If a record holds a picture, omit the picture, but copy everything else below exactly.

>>>

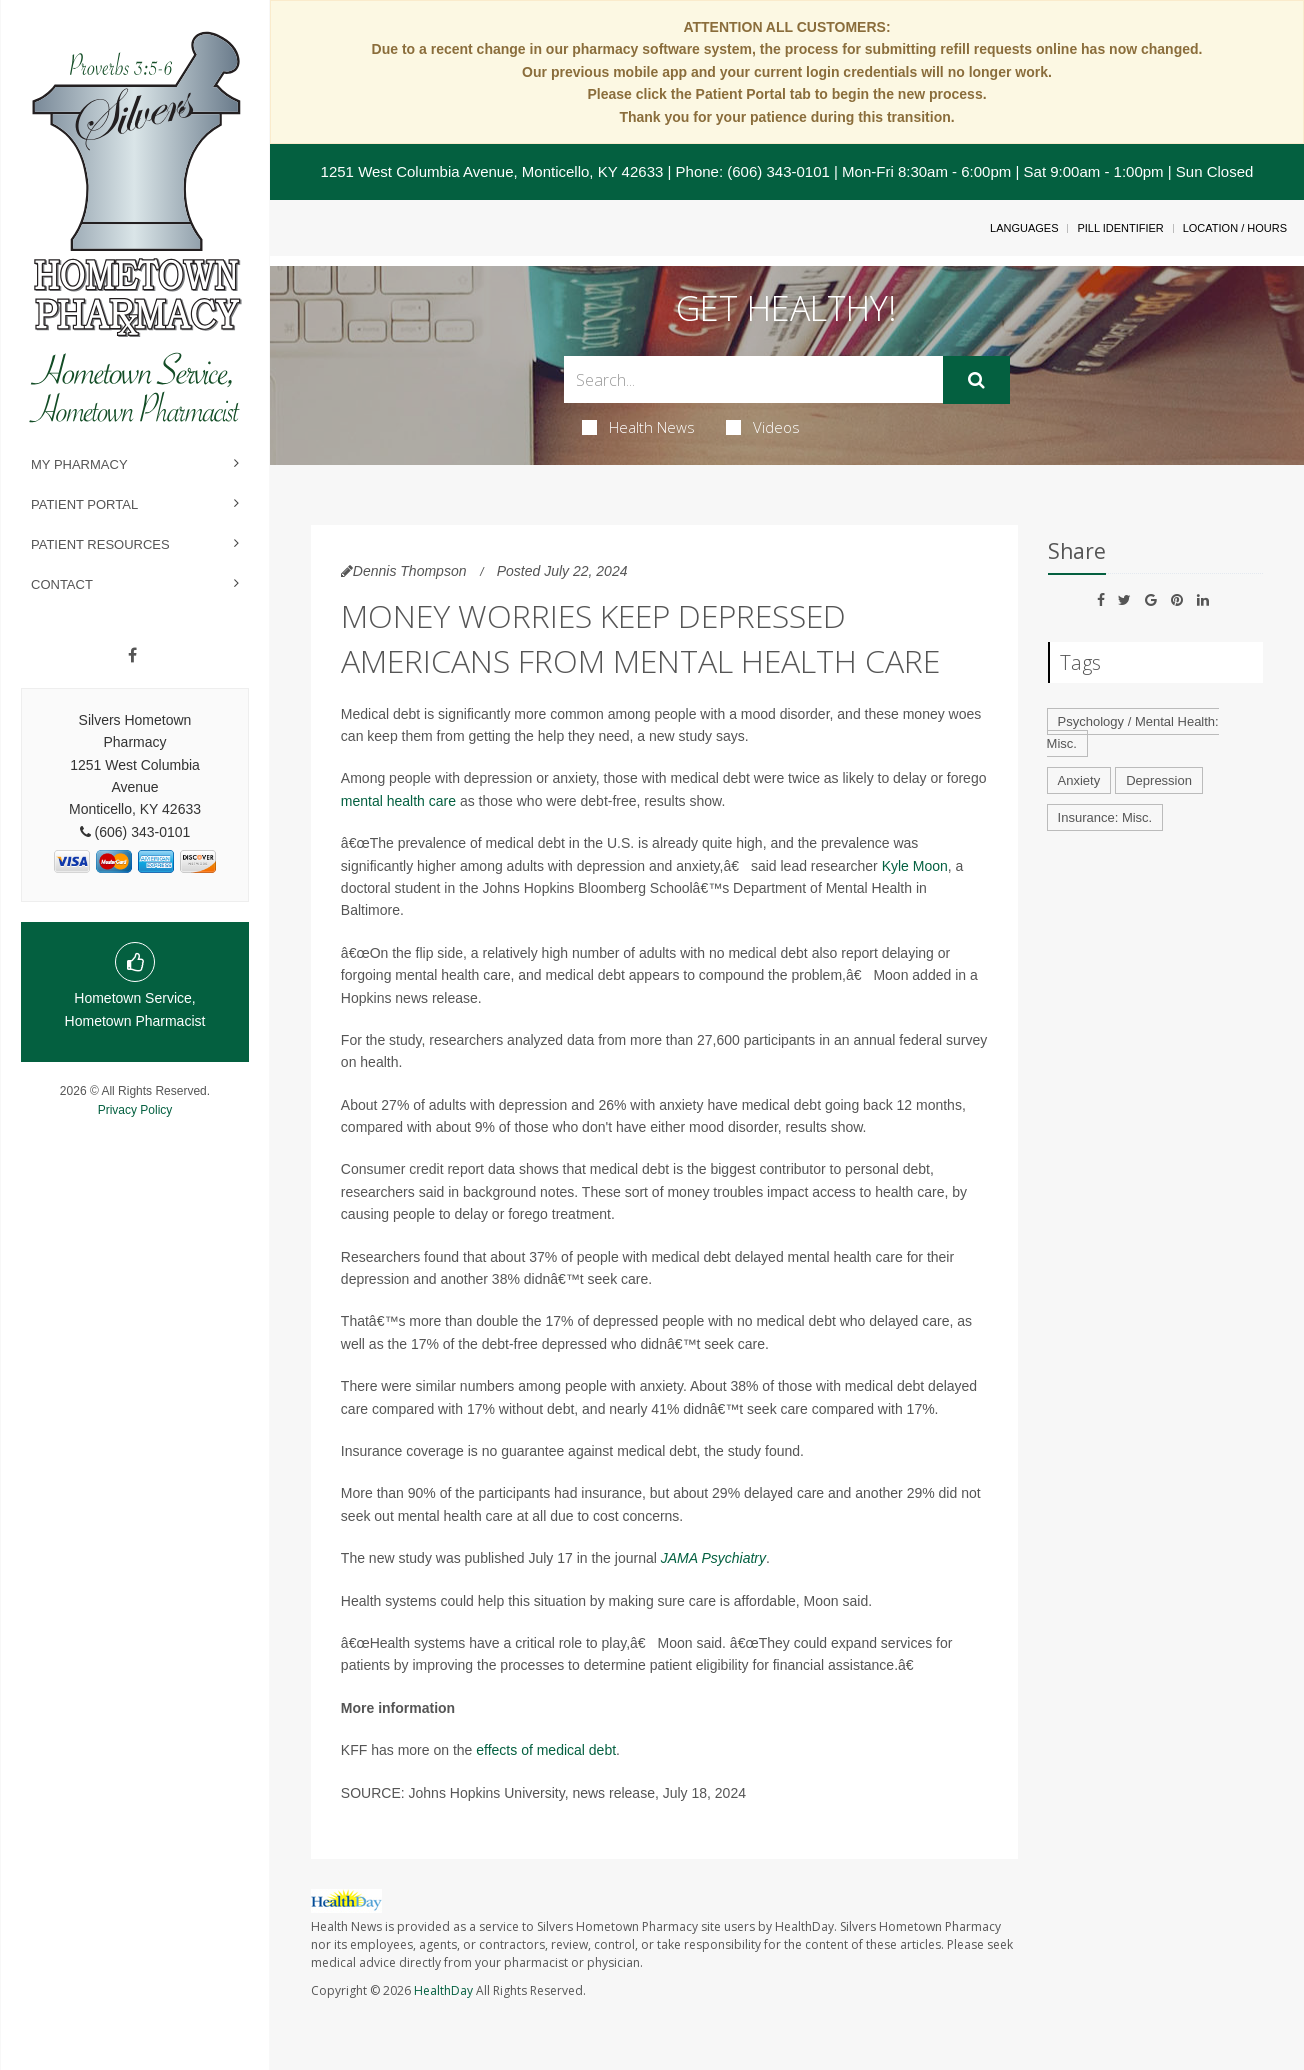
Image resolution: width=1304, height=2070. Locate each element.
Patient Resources (100, 544)
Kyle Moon (915, 866)
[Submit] (976, 380)
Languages (1024, 228)
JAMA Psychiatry (713, 1558)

<<<

» **Task solution**
Image resolution: width=1304, height=2070. Locate each element.
Patient Resources (100, 544)
Kyle Moon (915, 866)
[Submit] (976, 380)
Languages (1024, 228)
JAMA Psychiatry (713, 1558)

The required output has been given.